• _EXERCISE GOAL_:
This task calls for the lines below starting at the one containing "defesa com a" and ending at the one containing "Galaxy Z Fold8", repeated exactly with both ends kept and pictures left out.

• _EXTRACTED RECORDS_:
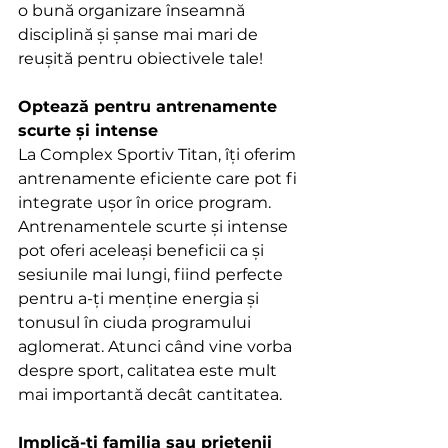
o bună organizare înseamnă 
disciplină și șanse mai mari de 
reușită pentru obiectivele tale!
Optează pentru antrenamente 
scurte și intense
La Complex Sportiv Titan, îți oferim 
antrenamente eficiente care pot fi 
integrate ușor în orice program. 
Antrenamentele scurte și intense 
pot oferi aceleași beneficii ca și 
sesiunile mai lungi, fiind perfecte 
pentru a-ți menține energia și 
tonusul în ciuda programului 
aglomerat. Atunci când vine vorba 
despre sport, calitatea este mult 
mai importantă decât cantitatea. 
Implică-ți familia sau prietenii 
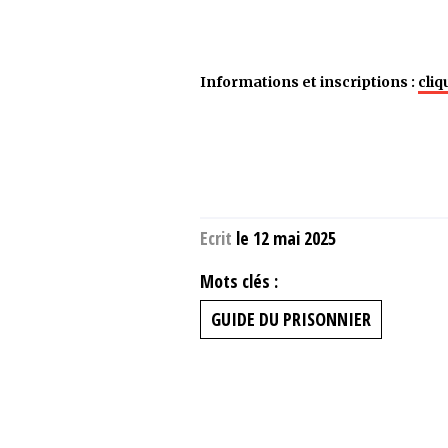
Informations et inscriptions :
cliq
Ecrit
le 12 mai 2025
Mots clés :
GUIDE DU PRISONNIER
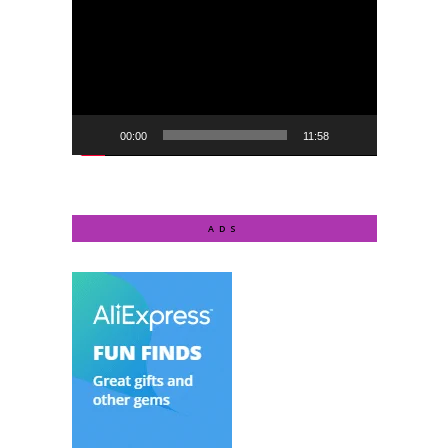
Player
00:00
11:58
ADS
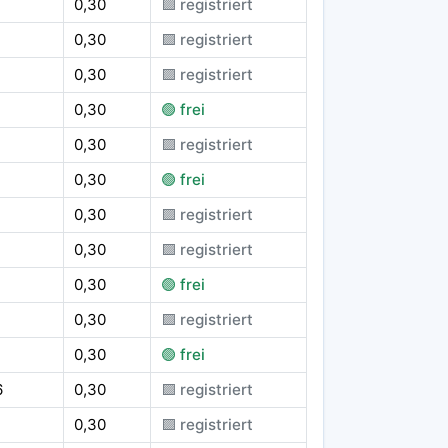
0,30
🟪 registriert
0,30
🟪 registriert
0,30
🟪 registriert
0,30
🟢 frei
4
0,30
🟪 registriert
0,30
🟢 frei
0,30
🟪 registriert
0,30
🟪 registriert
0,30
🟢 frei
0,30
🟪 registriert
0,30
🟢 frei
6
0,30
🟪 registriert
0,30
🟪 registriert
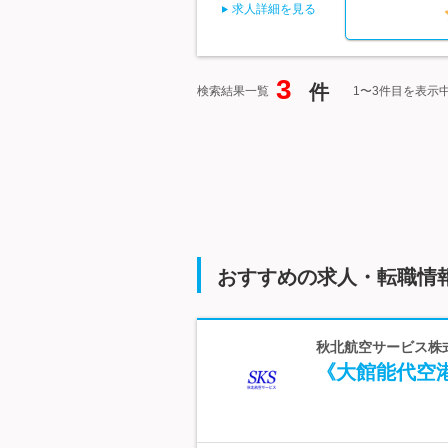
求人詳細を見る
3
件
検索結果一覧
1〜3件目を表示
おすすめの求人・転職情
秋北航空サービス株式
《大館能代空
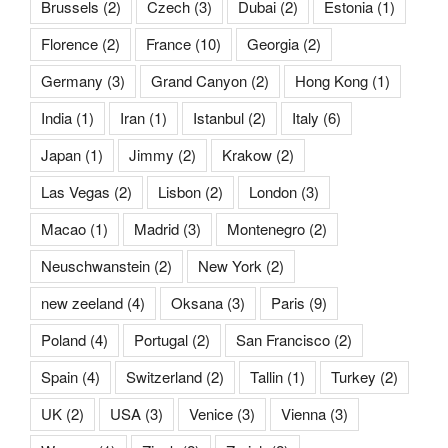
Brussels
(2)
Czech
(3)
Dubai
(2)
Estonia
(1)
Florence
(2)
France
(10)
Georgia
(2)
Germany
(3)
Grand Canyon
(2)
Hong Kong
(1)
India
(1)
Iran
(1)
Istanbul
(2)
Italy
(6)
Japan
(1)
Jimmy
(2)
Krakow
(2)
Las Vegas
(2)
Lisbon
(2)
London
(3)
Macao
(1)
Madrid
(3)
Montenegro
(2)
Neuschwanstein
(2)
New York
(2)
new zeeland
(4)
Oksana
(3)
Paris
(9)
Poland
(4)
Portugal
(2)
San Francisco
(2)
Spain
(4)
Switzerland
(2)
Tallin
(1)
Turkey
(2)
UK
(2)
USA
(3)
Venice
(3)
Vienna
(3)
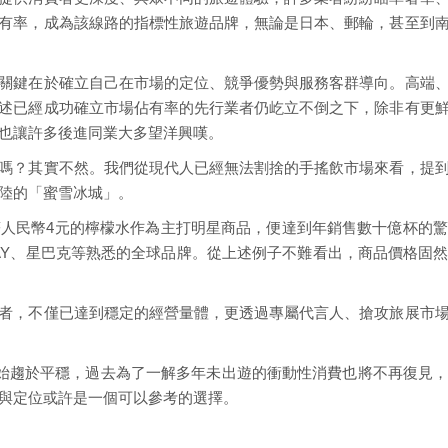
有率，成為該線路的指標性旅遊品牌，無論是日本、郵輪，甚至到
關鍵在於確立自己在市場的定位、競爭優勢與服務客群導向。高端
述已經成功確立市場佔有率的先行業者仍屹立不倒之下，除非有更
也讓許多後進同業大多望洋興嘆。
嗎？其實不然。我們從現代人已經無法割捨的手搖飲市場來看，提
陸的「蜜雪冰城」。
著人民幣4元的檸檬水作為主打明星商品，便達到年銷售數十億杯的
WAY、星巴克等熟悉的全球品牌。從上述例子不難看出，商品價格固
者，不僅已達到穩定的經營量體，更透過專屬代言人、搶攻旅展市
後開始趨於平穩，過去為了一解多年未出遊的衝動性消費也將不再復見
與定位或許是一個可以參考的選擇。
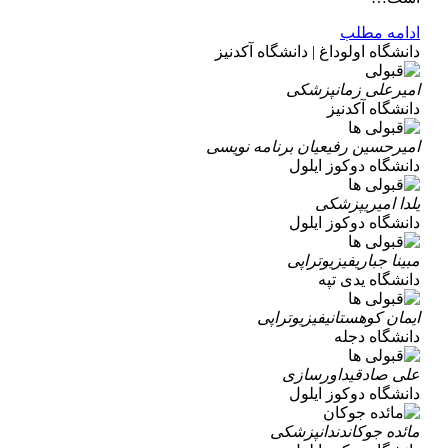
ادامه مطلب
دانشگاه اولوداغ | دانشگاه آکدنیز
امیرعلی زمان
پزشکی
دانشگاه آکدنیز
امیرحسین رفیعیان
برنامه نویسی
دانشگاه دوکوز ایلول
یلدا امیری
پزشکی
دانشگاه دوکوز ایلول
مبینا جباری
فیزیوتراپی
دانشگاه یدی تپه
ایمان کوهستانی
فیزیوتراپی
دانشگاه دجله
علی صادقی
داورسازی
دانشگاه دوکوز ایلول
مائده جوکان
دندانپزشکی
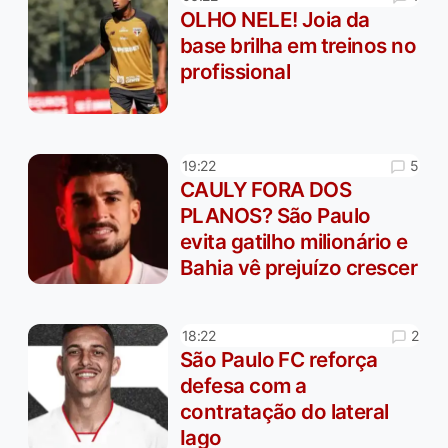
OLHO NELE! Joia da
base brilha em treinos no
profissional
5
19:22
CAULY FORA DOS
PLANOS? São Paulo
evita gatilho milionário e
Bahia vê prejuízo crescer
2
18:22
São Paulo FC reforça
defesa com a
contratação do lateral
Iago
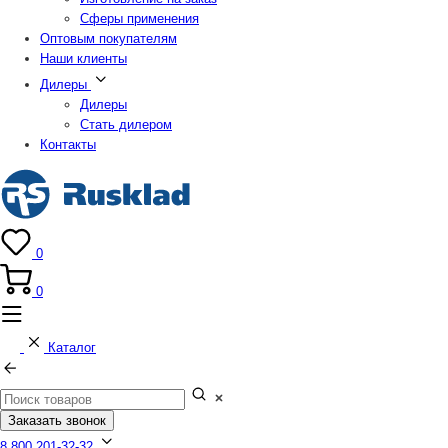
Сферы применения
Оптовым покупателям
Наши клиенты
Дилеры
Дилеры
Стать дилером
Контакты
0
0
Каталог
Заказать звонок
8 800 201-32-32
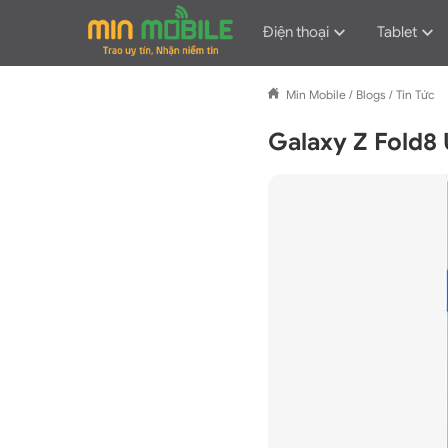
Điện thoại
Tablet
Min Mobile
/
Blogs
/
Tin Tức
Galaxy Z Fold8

==

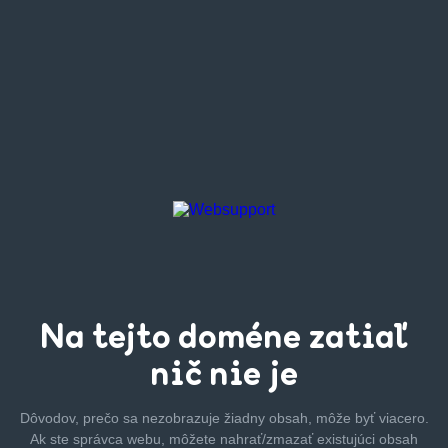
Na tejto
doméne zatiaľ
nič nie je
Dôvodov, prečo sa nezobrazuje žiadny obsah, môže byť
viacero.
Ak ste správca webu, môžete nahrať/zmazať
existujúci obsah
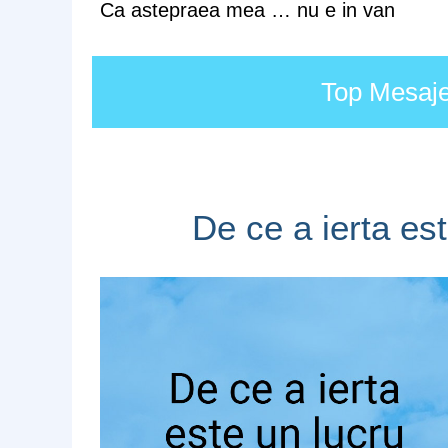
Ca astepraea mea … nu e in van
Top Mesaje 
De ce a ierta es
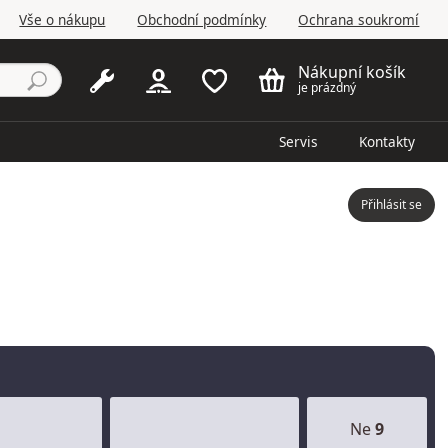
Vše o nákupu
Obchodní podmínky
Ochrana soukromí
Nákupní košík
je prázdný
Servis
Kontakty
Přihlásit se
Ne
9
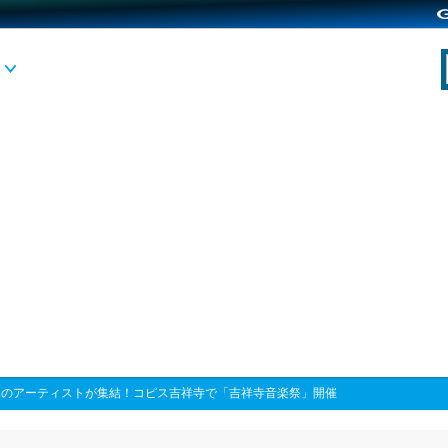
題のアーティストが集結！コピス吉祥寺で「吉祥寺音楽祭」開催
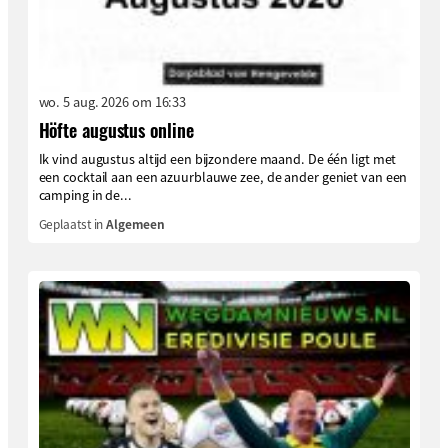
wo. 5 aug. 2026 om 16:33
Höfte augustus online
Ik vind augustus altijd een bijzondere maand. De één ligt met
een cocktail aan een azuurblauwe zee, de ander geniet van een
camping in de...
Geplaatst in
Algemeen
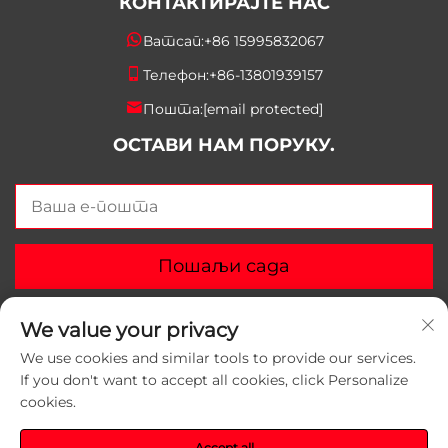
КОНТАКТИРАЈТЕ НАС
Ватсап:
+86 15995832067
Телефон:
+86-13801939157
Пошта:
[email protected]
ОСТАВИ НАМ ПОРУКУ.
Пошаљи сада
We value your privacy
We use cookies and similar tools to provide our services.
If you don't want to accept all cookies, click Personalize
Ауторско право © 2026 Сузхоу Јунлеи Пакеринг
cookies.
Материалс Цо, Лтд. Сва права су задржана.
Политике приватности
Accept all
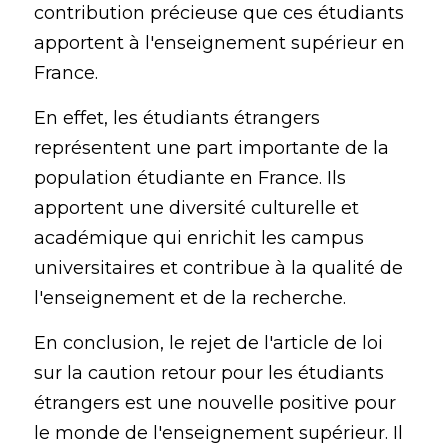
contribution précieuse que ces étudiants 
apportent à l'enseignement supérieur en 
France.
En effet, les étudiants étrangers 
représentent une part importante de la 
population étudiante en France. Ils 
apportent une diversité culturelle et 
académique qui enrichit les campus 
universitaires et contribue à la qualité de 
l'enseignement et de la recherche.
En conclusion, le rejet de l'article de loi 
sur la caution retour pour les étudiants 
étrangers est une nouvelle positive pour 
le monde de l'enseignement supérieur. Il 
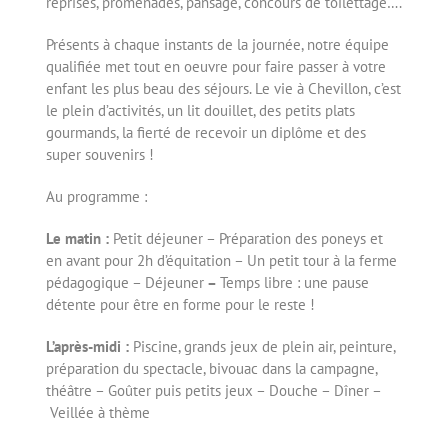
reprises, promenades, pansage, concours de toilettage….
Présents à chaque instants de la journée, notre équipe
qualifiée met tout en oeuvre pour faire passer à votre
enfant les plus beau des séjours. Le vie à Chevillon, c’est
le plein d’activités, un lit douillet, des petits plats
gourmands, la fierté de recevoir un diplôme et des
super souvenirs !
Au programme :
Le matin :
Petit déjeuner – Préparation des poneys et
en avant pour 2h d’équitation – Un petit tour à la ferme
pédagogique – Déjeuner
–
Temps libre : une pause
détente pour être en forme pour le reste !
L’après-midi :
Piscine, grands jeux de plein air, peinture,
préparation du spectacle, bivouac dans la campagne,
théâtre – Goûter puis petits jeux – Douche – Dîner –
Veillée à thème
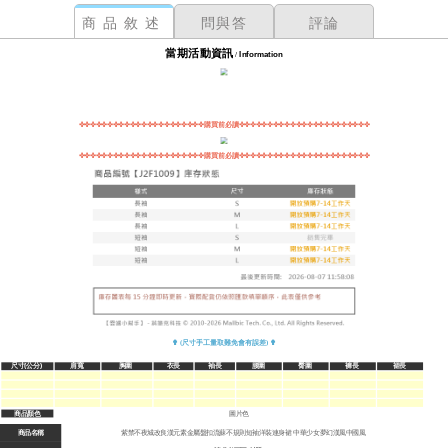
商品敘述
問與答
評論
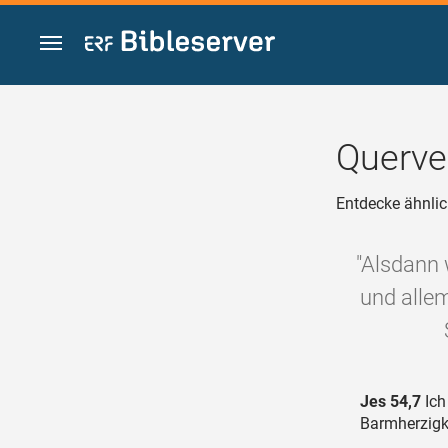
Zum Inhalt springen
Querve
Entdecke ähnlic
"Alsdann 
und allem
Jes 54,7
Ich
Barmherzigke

==

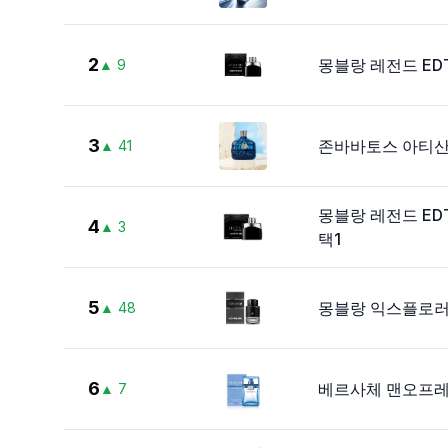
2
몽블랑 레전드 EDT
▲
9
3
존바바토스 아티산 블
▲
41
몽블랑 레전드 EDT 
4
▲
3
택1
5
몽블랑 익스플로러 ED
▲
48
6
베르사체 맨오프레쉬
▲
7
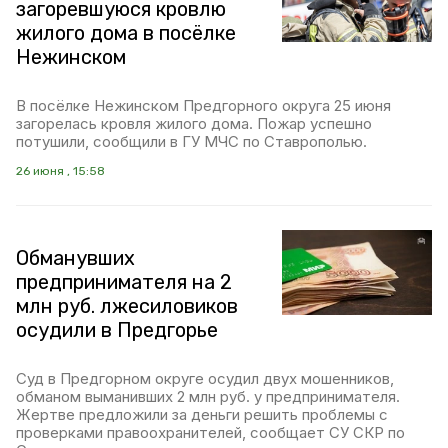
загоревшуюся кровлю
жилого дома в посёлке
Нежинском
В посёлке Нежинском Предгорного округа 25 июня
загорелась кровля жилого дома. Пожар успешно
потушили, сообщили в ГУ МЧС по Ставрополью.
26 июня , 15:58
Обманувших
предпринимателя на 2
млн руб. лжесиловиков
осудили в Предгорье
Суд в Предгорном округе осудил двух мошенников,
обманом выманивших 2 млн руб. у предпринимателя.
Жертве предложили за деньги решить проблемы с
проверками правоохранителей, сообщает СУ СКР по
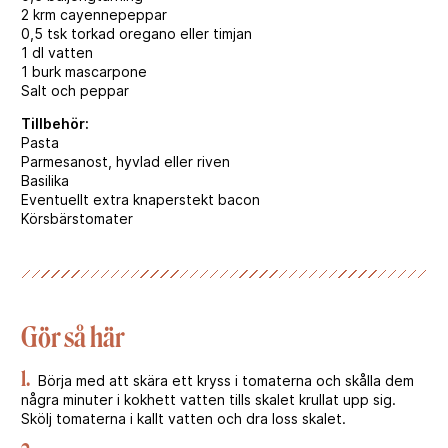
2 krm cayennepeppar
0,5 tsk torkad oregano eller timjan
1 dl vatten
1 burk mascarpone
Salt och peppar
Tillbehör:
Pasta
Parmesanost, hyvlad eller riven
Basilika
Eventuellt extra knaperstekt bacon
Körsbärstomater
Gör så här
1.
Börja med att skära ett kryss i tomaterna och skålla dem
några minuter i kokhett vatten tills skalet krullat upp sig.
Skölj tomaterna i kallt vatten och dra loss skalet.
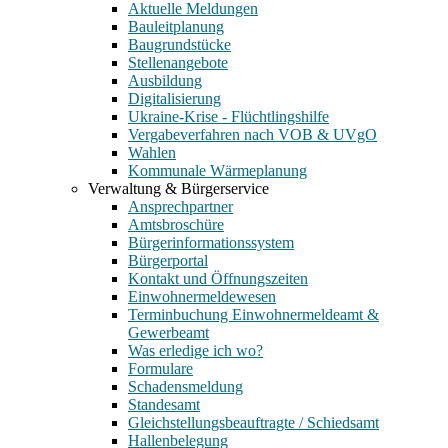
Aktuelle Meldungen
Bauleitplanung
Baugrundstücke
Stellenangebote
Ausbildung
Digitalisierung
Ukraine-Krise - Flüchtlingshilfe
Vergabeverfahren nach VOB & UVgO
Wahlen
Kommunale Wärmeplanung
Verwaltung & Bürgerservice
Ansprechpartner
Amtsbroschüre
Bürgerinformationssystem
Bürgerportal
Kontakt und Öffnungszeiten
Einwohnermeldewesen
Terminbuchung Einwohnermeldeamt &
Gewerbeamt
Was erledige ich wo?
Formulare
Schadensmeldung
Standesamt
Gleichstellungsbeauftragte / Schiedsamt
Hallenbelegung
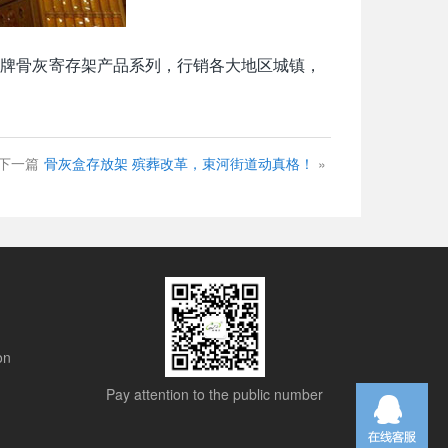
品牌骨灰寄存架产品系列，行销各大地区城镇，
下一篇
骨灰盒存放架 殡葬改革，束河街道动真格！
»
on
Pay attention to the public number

• _SOLUTION TO THE EXERCISE_:
defesa com a
contratação do lateral
Iago
Сферы применения
Оптовым покупателям
Наши клиенты
Дилеры
Дилеры
Стать дилером
Контакты
0
0
Каталог
Заказать звонок
8 800 201-32-32
Điện thoại
Tablet
Min Mobile
/
Blogs
/
Tin Tức
Galaxy Z Fold8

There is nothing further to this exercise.